2. Tire a correspondência enviada do caminho previsível. Não coloque correspondência de pagamento em uma caixa de correio residencial ou de calçada, especialmente não com a bandeira levantada, que sinaliza "correio aqui" para qualquer um que esteja inspecionando a rua. Use uma caixa de coleta dos Correios, entregue a correspondência diretamente a um carteiro ou — melhor ainda — pare de enviar cheques para pagamentos grandes ou recorrentes.

3. Mude pagamentos recorrentes para ACH ou uma plataforma de pagamentos. Aluguel, folha de pagamento e faturas regulares de fornecedores são as despesas mais fáceis de converter para pagamento eletrônico, e também são aquelas que os criminosos miram porque são previsíveis. Cada cheque que você elimina do seu processo de AP é um cheque a menos que pode ser interceptado pelo correio.

4. Use tinta gel ou indelével e nunca pré-assine cheques em branco. A tinta gel resiste aos solventes químicos usados na lavagem muito melhor do que a tinta de caneta esferográfica padrão; não é infalível contra uma quadrilha sofisticada com scanner e impressora colorida, mas impede os ataques de baixo esforço. Cheques em branco pré-assinados nunca devem sair de uma gaveta trancada — ou sequer existir.

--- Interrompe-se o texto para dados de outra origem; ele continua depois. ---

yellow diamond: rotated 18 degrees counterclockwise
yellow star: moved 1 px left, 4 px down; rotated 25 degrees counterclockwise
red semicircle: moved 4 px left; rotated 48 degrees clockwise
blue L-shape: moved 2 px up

5. Reconcilie semanalmente, não mensalmente. O Artigo 4-406 do UCC (Código Comercial Uniforme) dá a uma empresa uma janela limitada — geralmente entendida como até 30 dias — para revisar seu extrato bancário e relatar um cheque não autorizado ou alterado. Perder essa janela no primeiro item fraudulento de um determinado infrator pode fazer com que você perca o direito de responsabilizar seu banco por esse item e por itens subsequentes do mesmo fraudador. A reconciliação semanal reduz drasticamente sua janela de exposição e coloca você dentro do prazo de notificação com folga.

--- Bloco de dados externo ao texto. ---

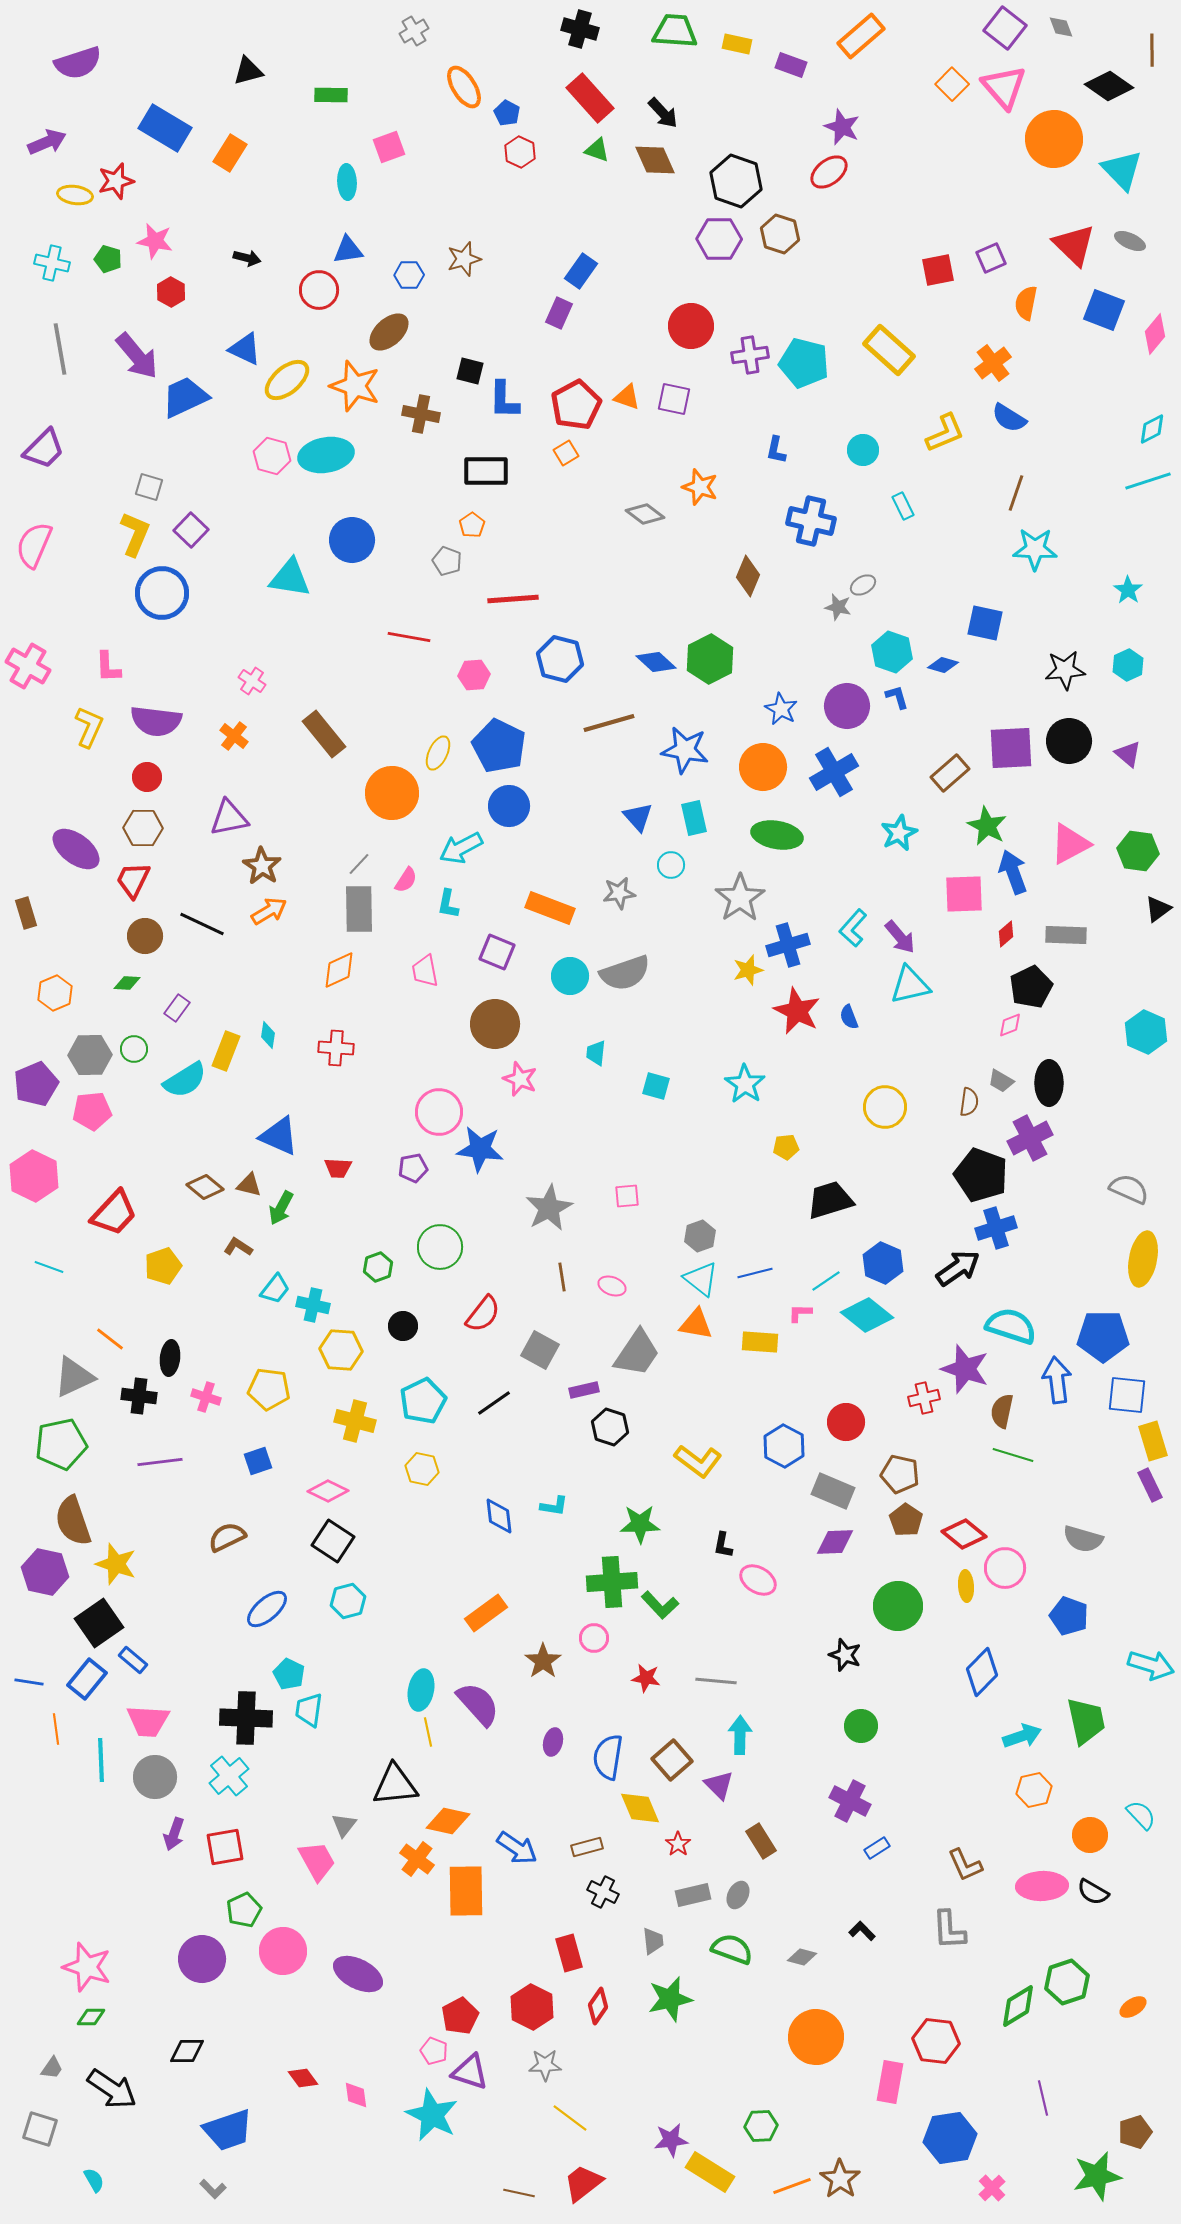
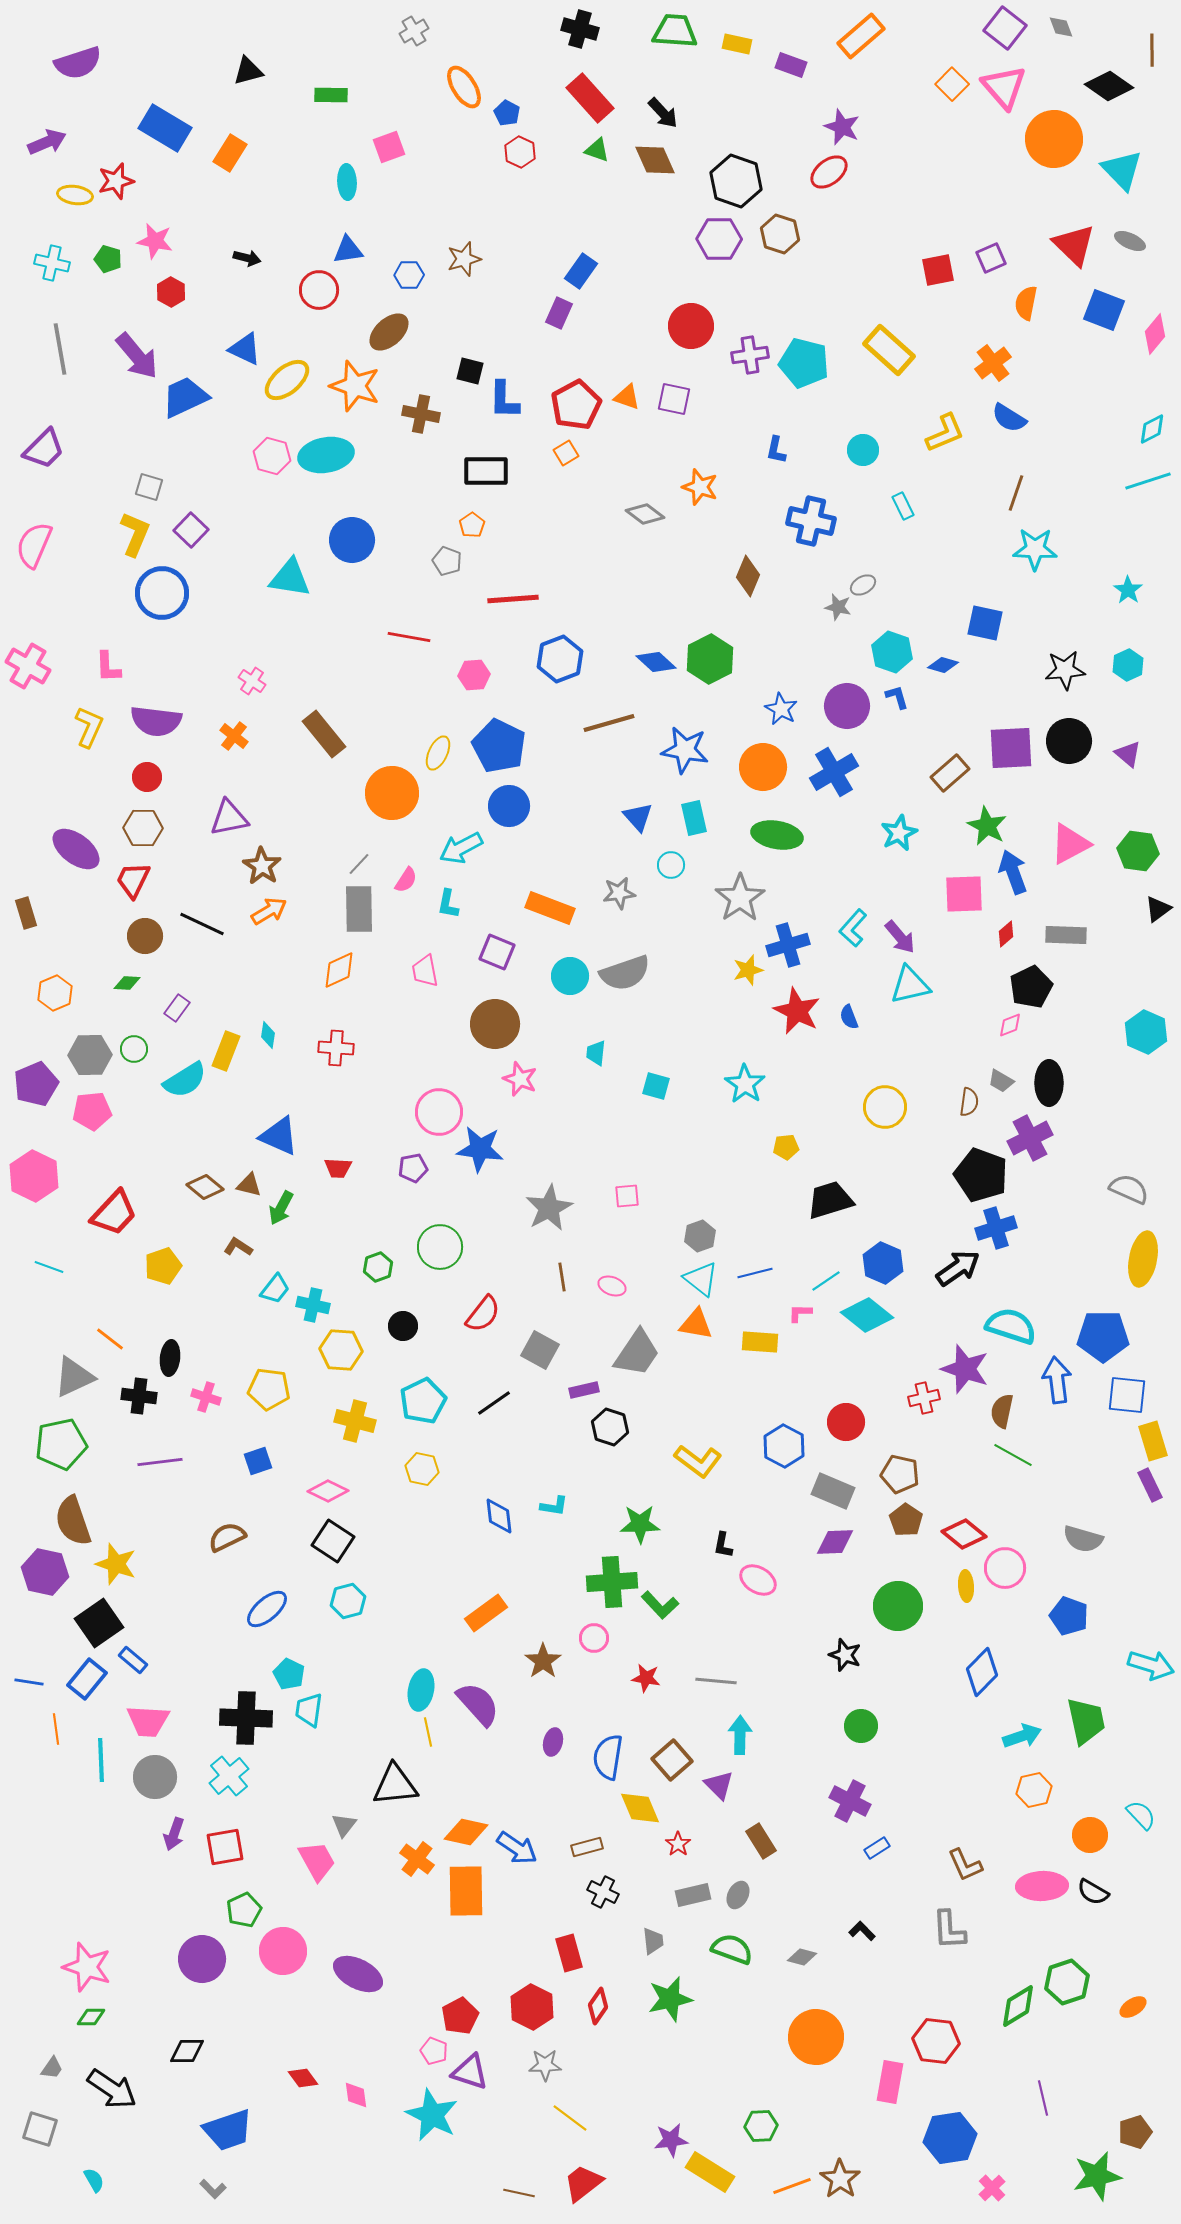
blue hexagon at (560, 659): rotated 24 degrees clockwise
green line at (1013, 1455): rotated 12 degrees clockwise
orange diamond at (448, 1821): moved 18 px right, 11 px down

6. Separe a emissão de cheques da conciliação. Se a mesma pessoa emite cheques, os assina e concilia o extrato bancário, não há um segundo par de olhos para detectar fraudes ou erros. Mesmo em um escritório com duas ou três pessoas, dividir essas funções — ou fazer um proprietário verificar o registro semanalmente — fecha uma lacuna real.

Por que a configuração da sua contabilidade é importante aqui

A detecção rápida de fraudes depende de uma conciliação rápida e precisa — e isso é muito mais fácil quando seus livros são estruturados para tornar as anomalias visíveis, em vez de enterradas em uma planilha ou em um aplicativo bancário que você só abre uma vez por mês. Um razão que registra cada cheque por número, beneficiário e valor no momento em que é emitido fornece uma fonte de verdade imediata e consultável para comparar com seu feed bancário, em vez de reconstruir o que você pretendia pagar depois do fato.

Esta é uma das vantagens mais silenciosas da contabilidade de texto simples e com controle de versão: cada transação é uma entrada discreta, com carimbo de data/hora e passível de diff, de modo que um cheque lavado que compensa para o beneficiário errado ou um valor errado se destaca no momento em que você concilia — não trinta dias depois, quando sua janela UCC já fechou.